My daughter recently got married. As the mother-of-the-bride, I cannot help but be elated that she had found the perfect match. The wedding ceremony was beautiful, and the reception was a small dinner at my parent’s house under a tent we rented.
Maybe it was all the romance in the air, or maybe it was lack of sleep from being up cooking all evening the night before the wedding, but I started to think about relationships, how they started and what made them last. Then the oddest thing popped into my mind – the Salt & Pepper shakers on the table. Now that is a relationship that has stood the test of time. How did they meet? Why are they so compatible and why does everyone have them as permanent guests in their home?

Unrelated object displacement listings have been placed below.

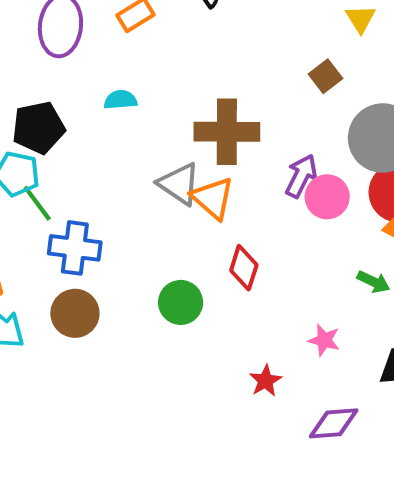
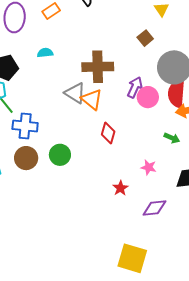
green circle: (181, 302) -> (60, 155), moved

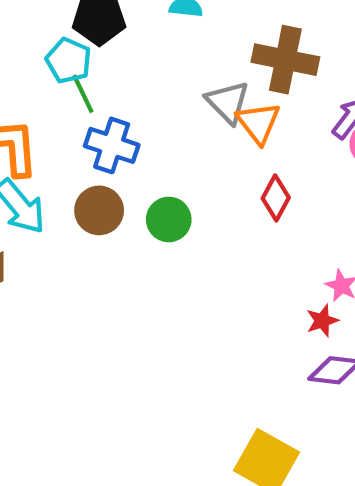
red star: (120, 188) -> (322, 321), moved

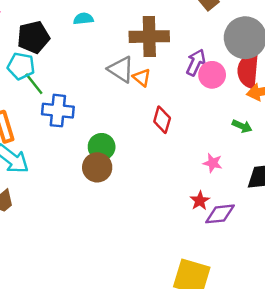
orange triangle: (258, 123) -> (142, 78), size x0.7
brown circle: (99, 210) -> (97, 167), moved
red star: (322, 321) -> (200, 201), moved

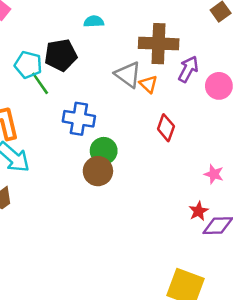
black pentagon: (33, 37) -> (61, 55), moved
purple arrow: (196, 62) -> (188, 69), moved
blue cross: (58, 111) -> (79, 119), moved

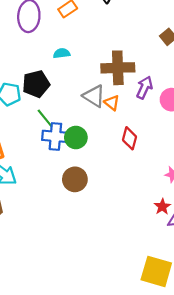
green line: (40, 83) -> (45, 118), moved
green circle: (104, 151) -> (76, 138), moved

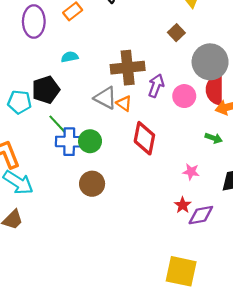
red diamond: (129, 138) -> (144, 138), size x1.4

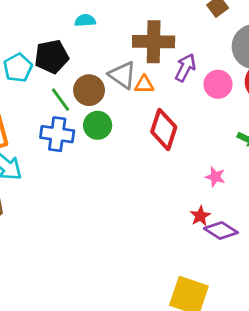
cyan pentagon: (19, 102) -> (18, 68), turned 30
orange triangle: (124, 103) -> (144, 84), turned -42
blue cross: (69, 142) -> (57, 134), moved
brown circle: (92, 184) -> (89, 90), moved
purple diamond: (201, 215) -> (221, 231), turned 36

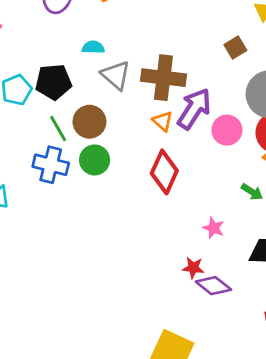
purple arrow: (185, 68) -> (194, 109), size x1.4
gray triangle: (122, 75) -> (116, 75), moved
orange triangle: (144, 84) -> (163, 121), moved, turned 36
red star: (200, 216) -> (193, 268), turned 30

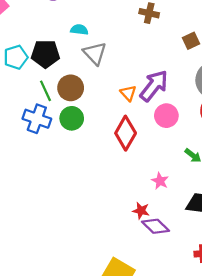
brown cross: (163, 78) -> (149, 13), moved, size x0.6
pink circle: (227, 130) -> (166, 116), moved

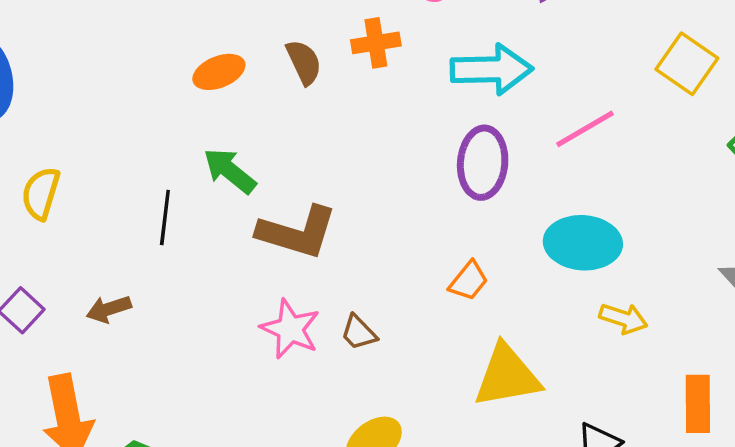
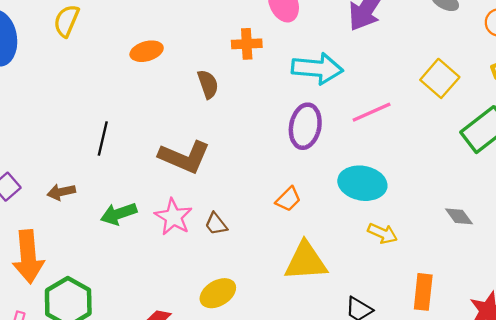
brown semicircle: (304, 62) -> (208, 84), moved
green arrow: (230, 171) -> (119, 214), moved, turned -64
yellow semicircle: (41, 193) -> (66, 21), moved

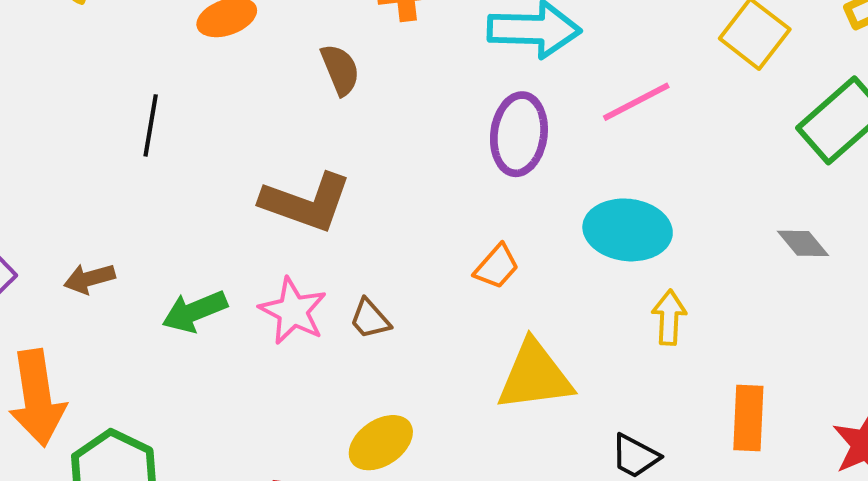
black line: (103, 139) -> (151, 125), moved
gray diamond: (459, 216) -> (803, 243), moved
yellow arrow: (383, 233) -> (669, 318), turned -108

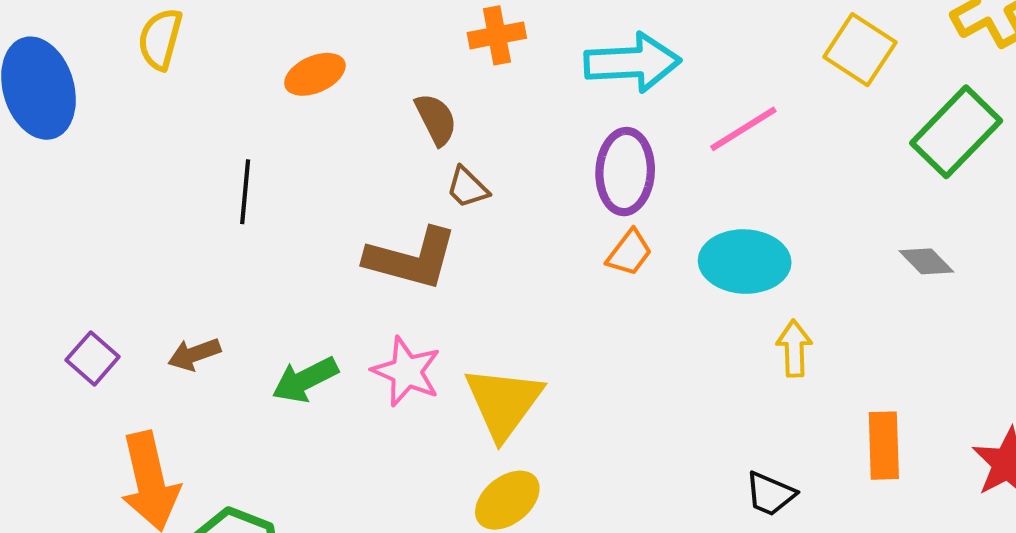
orange trapezoid: (497, 267) -> (629, 253), moved
brown trapezoid: (370, 319) -> (467, 188), moved
yellow triangle: (535, 376) -> (504, 402), moved, turned -42

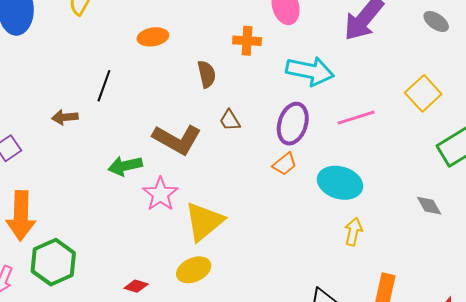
brown trapezoid: (467, 188) -> (230, 120), moved
brown arrow: (194, 354) -> (65, 117), moved
green arrow: (305, 380) -> (125, 166), moved

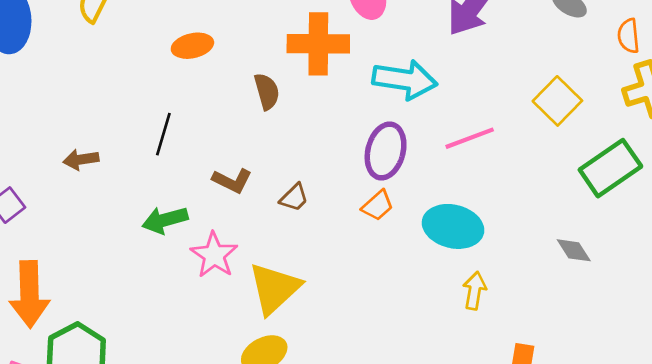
orange cross: (247, 41) -> (318, 44), size x1.6
black line: (104, 86) -> (163, 134), moved
brown trapezoid: (230, 120) -> (294, 198), moved, turned -100
brown L-shape: (177, 139) -> (232, 181), size x0.6

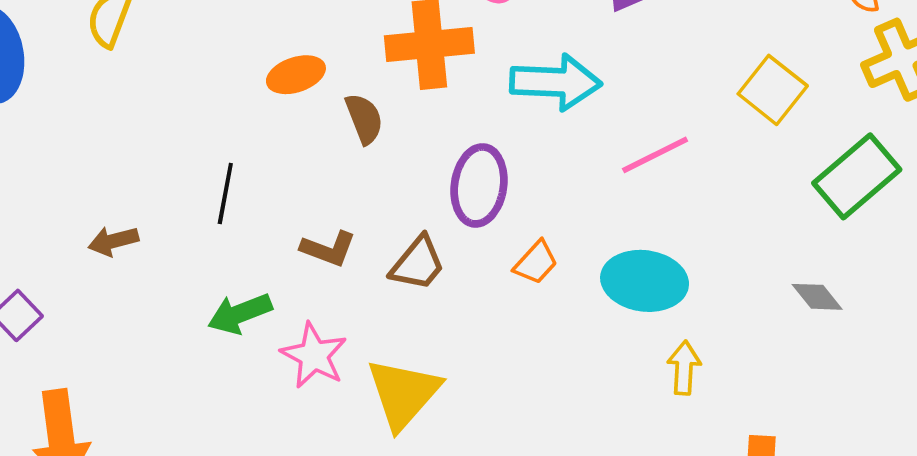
orange ellipse: (192, 46) -> (296, 75), moved
purple ellipse: (386, 151) -> (479, 185), moved
brown trapezoid: (294, 198) -> (418, 264), size x1.4

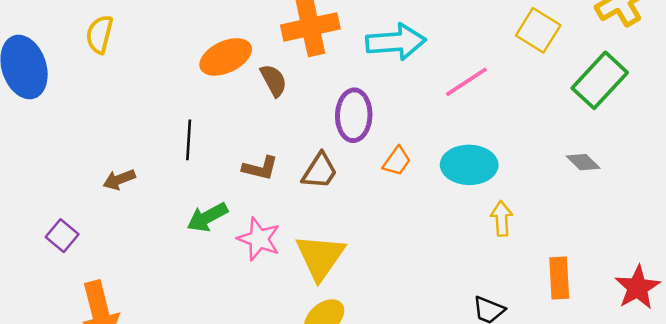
orange ellipse: (296, 75) -> (226, 57), size x1.4

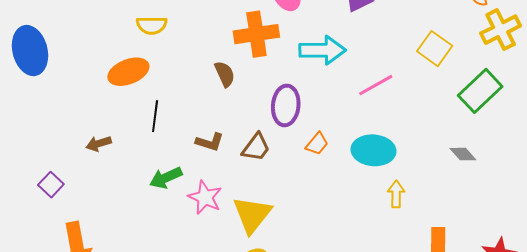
yellow semicircle: (100, 34) -> (152, 25), moved, turned -108
orange ellipse: (226, 57) -> (128, 72), moved

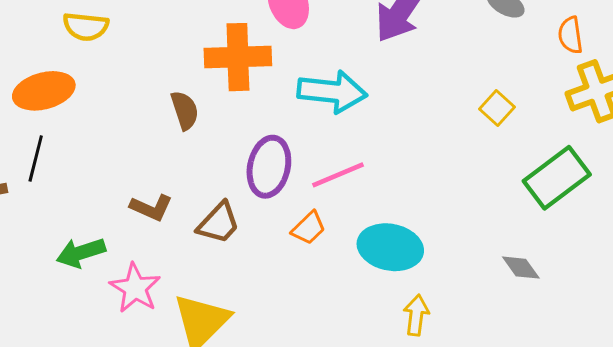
yellow square: (435, 49) -> (497, 108), size x0.7
pink line: (376, 85) -> (338, 175), moved
black line: (155, 116) -> (36, 158), moved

I mean, they are invited everywhere – weddings, picnics, graduation parties, birthday parties, even funerals!
Being naturally curious, and after a good night’s sleep after the wedding reception, I did what anyone would do in my situation, I Googled it.
Turns out we have none other than King Louis XIV of France for setting up this duo – or at least his tummy. Seems that Louis had a delicate stomach that could not handle spice, so he spiced his food with – you guessed it – salt and pepper… and the occasional parsley, but that is another story. Back in the 17th century when King Louis would throw any kind of party, event or gathering, he would have a beautiful bowl on a pedestal filled with salt to serve only to his most important VIP guests. The less important guests would still get salt, but just from a simple wooden tray. Considering that salt was so expensive back then that you had to be – well, a king – to afford it, I guess being a lesser guest was not so bad.
So, what about pepper? When they met was it love at first site? One of those meet-cutes where they bump into each other and giggle ‘You got your salt in my pepper, no you got your pepper in my salt, mmm tastes great!’ – and no, I did not steal that line from an old commercial, well, maybe I did, but that was a funny commercial. I digress. Turns out pepper was not Mr. Popular in the food circuit right away. In several periods in history, it was avoided because people associated it with melancholy. But once again, we must thank the French for making pepper hip again when its first celebrity chef encouraged people to spice foods with pepper. No, it was not Gordon Ramsay, he is neither French nor that old, but I like to picture Gordon being the one to bring back pepper… woops, I lost my train of thought for a minute there. Back to the love story of Salt and Pepper. Pepper was also awfully expensive when King Louis added it to the table, and it was placed on the party table in a mortar and pestle so guest could smush the peppercorns themselves. Turns out that his party guests also loved the pairing and the two officially became a duo.
Thankfully, way back in 1492 when Columbus sailed the ocean blue, he also started trading spices so everyday folk and not just kings could afford salt and pepper.
That is why we now enjoy salt and pepper at every meal. Whether it is packaged in disposable shakers at your best friends Packer Party, or in gorgeous cut crystal at your friend high end fundraiser – salt and pepper: a love story and truly the greatest love story ever told.